Task instructions
Copy each line that includes the string "Básica" from the material into your answer.

Record extracts
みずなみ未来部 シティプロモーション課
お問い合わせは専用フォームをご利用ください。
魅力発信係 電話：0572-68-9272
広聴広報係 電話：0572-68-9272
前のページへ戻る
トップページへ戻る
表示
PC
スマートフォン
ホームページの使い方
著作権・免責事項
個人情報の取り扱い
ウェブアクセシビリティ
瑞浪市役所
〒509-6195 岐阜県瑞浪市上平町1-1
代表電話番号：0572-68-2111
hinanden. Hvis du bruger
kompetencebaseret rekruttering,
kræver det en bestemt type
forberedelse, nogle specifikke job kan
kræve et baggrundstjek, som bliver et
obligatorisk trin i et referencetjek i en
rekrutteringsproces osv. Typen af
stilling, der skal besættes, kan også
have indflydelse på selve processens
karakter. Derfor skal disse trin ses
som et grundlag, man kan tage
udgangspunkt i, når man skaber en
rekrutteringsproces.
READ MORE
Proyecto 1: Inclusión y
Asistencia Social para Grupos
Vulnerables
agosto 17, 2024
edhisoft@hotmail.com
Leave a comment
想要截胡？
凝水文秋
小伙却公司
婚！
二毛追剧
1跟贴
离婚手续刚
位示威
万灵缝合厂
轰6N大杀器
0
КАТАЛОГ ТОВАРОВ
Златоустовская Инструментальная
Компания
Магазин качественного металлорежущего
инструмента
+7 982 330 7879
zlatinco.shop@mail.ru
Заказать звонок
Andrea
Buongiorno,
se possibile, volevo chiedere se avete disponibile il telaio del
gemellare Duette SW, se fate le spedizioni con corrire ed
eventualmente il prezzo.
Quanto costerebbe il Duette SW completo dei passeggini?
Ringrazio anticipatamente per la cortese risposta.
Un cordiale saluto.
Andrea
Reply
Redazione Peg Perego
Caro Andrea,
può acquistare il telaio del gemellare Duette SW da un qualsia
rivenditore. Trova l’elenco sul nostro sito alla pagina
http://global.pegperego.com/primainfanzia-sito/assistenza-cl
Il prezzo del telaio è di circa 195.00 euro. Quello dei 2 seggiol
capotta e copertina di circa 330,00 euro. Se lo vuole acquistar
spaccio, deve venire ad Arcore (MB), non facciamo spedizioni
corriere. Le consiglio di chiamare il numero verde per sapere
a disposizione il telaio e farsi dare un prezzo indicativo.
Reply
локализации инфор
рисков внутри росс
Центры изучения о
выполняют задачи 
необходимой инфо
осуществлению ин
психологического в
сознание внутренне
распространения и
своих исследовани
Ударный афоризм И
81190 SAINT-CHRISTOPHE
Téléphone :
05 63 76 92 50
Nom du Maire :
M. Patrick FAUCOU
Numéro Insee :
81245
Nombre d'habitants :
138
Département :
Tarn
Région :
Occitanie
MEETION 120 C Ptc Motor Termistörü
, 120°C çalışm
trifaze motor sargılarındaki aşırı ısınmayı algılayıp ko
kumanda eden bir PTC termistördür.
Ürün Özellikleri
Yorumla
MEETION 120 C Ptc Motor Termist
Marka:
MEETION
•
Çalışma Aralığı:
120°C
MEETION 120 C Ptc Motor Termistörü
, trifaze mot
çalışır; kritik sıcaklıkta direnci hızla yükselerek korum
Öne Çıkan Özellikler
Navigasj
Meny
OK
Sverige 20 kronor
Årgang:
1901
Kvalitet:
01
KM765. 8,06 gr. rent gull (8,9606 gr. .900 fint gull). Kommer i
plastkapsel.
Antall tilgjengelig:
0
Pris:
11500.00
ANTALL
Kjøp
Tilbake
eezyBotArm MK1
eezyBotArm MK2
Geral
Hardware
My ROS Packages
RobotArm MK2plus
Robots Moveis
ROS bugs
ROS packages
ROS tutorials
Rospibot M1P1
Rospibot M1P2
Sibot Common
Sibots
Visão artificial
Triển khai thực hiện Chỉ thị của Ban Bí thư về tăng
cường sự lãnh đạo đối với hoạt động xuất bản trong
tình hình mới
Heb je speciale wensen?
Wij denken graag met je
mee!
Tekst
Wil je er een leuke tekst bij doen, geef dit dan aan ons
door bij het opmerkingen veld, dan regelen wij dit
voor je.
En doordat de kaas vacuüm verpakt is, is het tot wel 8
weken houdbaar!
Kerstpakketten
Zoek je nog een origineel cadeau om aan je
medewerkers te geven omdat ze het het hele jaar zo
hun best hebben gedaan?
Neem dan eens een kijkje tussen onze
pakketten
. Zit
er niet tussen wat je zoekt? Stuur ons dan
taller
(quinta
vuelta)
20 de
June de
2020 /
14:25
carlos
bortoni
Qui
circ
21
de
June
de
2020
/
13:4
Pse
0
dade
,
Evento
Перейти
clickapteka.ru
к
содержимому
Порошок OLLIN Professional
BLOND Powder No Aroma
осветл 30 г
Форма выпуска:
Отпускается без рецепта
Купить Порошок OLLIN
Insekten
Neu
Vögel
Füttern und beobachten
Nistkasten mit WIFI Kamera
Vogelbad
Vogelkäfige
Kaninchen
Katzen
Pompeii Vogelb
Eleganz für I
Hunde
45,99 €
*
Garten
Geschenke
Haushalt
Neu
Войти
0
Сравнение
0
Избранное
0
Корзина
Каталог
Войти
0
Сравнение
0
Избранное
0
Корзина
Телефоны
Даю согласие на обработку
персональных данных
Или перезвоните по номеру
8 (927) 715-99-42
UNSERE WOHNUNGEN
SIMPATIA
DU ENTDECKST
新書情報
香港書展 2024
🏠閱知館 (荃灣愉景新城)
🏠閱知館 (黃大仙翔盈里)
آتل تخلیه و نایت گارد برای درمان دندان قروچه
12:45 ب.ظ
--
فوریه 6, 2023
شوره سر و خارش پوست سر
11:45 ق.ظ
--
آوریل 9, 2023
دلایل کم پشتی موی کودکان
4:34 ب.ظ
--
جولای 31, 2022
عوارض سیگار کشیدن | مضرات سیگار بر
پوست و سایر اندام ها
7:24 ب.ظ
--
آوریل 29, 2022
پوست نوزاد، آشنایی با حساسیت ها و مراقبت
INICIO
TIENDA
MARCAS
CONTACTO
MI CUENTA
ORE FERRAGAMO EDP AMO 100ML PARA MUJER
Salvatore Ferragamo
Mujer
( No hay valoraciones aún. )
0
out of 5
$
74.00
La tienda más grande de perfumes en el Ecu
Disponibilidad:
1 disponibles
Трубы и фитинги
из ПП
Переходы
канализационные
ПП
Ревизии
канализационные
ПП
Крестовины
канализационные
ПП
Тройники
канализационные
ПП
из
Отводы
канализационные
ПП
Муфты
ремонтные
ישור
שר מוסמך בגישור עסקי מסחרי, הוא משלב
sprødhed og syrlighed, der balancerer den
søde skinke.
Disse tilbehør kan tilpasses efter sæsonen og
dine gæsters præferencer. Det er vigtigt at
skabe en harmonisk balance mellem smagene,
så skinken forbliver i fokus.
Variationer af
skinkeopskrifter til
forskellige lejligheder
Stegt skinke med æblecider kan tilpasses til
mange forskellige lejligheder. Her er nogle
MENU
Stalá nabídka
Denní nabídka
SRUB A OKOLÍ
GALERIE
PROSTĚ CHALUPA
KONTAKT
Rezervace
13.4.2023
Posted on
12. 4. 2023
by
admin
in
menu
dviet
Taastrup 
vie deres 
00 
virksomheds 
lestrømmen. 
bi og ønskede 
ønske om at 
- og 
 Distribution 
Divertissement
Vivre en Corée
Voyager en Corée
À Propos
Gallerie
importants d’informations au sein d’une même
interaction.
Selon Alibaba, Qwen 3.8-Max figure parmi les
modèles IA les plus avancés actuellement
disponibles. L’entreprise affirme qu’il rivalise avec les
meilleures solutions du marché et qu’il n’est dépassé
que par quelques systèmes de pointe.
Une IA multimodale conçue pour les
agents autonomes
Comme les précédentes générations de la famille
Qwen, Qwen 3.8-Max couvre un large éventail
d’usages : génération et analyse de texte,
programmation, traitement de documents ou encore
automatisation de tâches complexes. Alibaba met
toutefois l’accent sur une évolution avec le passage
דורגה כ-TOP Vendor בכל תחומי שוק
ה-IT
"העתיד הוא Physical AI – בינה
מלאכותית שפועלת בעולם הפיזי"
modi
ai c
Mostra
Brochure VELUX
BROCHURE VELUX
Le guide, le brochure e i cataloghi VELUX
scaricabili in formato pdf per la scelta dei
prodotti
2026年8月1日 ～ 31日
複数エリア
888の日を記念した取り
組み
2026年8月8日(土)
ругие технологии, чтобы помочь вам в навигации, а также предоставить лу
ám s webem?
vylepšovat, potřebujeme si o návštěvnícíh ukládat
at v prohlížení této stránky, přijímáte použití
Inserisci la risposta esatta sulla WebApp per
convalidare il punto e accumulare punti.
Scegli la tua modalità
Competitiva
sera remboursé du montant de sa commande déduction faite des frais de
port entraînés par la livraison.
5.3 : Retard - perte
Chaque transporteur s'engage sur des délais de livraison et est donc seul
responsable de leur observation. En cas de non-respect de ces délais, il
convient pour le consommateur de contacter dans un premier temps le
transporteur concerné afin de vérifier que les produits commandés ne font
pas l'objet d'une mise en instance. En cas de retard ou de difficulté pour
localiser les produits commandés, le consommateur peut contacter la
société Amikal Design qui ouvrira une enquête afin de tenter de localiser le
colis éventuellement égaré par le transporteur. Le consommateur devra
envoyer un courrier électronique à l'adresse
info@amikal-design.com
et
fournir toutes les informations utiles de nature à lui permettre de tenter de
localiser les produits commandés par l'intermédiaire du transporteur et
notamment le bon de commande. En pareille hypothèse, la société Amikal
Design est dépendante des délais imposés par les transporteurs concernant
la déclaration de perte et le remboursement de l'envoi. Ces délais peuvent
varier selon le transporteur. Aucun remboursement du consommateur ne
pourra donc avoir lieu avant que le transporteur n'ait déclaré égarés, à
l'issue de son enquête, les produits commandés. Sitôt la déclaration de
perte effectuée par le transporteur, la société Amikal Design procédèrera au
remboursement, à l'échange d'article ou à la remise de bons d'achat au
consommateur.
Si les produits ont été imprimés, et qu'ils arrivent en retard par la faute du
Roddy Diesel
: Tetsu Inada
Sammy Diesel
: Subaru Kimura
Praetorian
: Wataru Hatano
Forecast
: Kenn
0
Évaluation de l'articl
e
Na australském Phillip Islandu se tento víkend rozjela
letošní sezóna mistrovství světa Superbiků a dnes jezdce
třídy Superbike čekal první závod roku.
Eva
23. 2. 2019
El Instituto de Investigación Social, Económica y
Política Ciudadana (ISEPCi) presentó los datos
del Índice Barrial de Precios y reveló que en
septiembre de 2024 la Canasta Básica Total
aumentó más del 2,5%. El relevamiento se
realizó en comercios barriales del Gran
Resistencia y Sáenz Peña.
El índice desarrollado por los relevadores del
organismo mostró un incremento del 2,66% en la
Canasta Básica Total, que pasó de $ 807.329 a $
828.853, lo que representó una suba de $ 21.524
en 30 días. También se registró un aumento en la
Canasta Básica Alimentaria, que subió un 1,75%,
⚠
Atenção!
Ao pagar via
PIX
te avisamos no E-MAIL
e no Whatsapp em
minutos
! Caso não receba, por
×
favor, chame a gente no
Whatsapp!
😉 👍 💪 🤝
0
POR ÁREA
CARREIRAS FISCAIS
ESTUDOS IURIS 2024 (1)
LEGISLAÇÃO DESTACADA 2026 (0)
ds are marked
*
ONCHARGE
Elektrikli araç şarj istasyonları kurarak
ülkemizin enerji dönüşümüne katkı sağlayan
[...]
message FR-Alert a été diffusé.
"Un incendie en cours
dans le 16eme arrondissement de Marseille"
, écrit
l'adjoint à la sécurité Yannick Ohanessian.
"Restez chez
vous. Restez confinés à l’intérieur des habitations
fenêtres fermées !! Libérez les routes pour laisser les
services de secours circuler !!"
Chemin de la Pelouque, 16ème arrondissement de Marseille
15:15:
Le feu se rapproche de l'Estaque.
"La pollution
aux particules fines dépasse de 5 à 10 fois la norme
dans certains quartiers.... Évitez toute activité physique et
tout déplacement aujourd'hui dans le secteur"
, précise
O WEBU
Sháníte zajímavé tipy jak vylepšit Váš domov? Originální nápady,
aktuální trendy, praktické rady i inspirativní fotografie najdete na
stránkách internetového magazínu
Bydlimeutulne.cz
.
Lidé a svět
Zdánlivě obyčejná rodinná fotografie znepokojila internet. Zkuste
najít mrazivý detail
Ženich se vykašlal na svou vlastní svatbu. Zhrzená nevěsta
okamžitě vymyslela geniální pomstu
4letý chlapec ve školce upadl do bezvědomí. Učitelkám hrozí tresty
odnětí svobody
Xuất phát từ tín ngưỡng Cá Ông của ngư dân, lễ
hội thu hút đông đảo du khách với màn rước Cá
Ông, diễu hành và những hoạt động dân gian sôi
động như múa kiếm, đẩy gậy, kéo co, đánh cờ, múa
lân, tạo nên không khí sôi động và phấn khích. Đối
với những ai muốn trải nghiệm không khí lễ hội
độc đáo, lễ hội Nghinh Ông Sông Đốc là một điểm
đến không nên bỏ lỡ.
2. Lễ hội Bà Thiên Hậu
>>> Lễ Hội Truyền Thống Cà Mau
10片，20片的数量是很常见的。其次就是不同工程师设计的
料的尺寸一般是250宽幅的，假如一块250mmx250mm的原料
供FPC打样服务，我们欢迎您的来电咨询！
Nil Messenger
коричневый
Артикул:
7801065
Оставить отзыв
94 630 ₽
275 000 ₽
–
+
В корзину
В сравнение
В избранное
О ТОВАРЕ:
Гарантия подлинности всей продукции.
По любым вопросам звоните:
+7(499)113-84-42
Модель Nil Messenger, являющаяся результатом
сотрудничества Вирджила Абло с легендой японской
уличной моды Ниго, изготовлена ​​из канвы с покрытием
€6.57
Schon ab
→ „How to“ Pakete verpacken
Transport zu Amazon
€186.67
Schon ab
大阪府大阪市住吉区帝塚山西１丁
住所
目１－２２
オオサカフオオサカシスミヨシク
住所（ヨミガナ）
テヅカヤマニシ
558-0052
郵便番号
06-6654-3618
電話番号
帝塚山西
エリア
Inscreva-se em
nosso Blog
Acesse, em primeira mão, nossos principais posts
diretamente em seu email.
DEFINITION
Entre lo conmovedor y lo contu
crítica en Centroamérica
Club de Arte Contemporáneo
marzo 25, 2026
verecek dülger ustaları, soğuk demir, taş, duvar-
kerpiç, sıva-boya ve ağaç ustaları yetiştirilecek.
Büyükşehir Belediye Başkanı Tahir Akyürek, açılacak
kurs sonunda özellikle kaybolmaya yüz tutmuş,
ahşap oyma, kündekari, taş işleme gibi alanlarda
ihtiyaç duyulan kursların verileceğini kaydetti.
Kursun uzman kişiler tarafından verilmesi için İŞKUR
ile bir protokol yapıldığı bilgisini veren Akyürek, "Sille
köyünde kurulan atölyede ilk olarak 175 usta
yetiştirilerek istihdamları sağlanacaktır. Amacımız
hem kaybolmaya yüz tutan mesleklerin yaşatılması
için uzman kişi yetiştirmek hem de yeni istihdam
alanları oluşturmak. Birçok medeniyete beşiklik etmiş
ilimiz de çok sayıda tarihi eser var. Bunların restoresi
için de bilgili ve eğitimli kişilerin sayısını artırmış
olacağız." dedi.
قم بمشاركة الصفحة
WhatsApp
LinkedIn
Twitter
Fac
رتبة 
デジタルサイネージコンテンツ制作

Exercise answer
septiembre de 2024 la Canasta Básica Total
Canasta Básica Total, que pasó de $ 807.329 a $
Canasta Básica Alimentaria, que subió un 1,75%,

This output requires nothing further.